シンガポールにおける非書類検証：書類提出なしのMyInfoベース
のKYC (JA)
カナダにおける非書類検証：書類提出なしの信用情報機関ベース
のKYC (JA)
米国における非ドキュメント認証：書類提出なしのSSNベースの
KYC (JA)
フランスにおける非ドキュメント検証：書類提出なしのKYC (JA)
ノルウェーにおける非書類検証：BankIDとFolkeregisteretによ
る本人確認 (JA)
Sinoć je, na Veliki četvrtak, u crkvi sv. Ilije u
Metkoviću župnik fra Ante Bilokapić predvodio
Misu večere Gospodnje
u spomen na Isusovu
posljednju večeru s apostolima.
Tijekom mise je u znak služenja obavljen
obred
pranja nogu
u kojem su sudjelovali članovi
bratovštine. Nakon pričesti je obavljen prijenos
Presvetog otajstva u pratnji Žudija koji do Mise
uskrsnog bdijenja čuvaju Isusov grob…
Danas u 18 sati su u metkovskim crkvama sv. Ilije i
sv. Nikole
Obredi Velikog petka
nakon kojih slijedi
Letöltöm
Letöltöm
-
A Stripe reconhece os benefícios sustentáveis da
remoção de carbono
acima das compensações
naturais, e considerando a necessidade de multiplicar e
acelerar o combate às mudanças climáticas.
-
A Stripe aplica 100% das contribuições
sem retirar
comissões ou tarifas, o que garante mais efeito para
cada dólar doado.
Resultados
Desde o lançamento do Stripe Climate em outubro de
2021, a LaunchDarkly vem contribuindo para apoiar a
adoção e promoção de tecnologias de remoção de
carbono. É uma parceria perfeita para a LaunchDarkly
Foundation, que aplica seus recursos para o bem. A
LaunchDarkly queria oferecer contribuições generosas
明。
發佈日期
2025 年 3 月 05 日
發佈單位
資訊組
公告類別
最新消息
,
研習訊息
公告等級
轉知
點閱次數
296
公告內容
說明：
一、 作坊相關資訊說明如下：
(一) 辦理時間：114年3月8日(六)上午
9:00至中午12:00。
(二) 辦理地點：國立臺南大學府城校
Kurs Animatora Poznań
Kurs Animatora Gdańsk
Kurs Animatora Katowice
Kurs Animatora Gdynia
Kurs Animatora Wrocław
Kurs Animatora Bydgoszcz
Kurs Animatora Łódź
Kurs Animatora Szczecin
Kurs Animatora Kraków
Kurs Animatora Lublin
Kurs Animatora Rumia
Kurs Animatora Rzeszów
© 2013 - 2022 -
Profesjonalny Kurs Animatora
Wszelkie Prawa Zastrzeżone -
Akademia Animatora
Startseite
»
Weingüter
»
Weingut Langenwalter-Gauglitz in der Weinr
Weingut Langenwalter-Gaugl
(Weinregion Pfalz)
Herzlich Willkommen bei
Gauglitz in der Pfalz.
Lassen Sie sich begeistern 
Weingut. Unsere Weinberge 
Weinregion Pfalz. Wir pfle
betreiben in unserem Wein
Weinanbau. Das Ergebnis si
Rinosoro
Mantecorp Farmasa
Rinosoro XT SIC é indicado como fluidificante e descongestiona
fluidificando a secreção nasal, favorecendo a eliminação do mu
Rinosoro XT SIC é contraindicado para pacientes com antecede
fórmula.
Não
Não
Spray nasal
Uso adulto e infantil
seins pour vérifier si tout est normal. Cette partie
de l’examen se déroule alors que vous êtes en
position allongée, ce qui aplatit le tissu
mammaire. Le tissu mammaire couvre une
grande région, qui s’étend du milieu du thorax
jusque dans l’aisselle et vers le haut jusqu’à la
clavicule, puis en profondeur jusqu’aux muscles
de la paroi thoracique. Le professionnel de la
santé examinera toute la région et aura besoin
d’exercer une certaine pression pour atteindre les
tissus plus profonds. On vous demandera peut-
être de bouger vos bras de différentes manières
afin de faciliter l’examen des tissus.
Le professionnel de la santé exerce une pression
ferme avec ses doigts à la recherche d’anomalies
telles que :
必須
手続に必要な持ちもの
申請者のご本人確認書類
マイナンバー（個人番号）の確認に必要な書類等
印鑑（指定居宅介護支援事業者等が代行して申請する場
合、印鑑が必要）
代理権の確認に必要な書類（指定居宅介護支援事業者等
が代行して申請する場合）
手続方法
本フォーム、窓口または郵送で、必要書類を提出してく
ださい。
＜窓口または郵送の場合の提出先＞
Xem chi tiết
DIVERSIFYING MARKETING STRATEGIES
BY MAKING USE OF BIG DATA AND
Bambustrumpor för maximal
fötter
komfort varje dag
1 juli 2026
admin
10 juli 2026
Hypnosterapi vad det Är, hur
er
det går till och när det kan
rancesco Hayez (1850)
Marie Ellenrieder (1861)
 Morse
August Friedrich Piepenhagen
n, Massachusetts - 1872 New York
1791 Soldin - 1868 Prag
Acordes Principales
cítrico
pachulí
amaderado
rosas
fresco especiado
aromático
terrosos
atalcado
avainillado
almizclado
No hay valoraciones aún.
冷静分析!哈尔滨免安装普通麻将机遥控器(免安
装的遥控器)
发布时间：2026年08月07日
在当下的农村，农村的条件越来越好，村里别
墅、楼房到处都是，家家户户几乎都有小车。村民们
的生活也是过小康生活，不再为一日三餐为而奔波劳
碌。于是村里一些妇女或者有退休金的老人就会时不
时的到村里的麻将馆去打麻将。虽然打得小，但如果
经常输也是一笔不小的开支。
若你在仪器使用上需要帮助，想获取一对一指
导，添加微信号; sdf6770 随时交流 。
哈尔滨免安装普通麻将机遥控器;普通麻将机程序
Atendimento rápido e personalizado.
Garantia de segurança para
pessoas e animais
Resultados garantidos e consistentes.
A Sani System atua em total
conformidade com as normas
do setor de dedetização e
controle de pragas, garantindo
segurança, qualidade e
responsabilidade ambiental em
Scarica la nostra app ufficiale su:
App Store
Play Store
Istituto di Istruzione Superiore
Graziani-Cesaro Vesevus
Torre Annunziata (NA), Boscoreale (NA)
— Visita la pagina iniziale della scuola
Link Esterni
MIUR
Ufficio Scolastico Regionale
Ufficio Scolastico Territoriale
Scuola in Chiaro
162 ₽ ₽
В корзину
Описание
-=-=-
- Task to carry out: Filter the records above down to the lines that hold the string "LaunchDarkly".

- Problem solution:
2021, a LaunchDarkly vem contribuindo para apoiar a
carbono. É uma parceria perfeita para a LaunchDarkly
LaunchDarkly queria oferecer contribuições generosas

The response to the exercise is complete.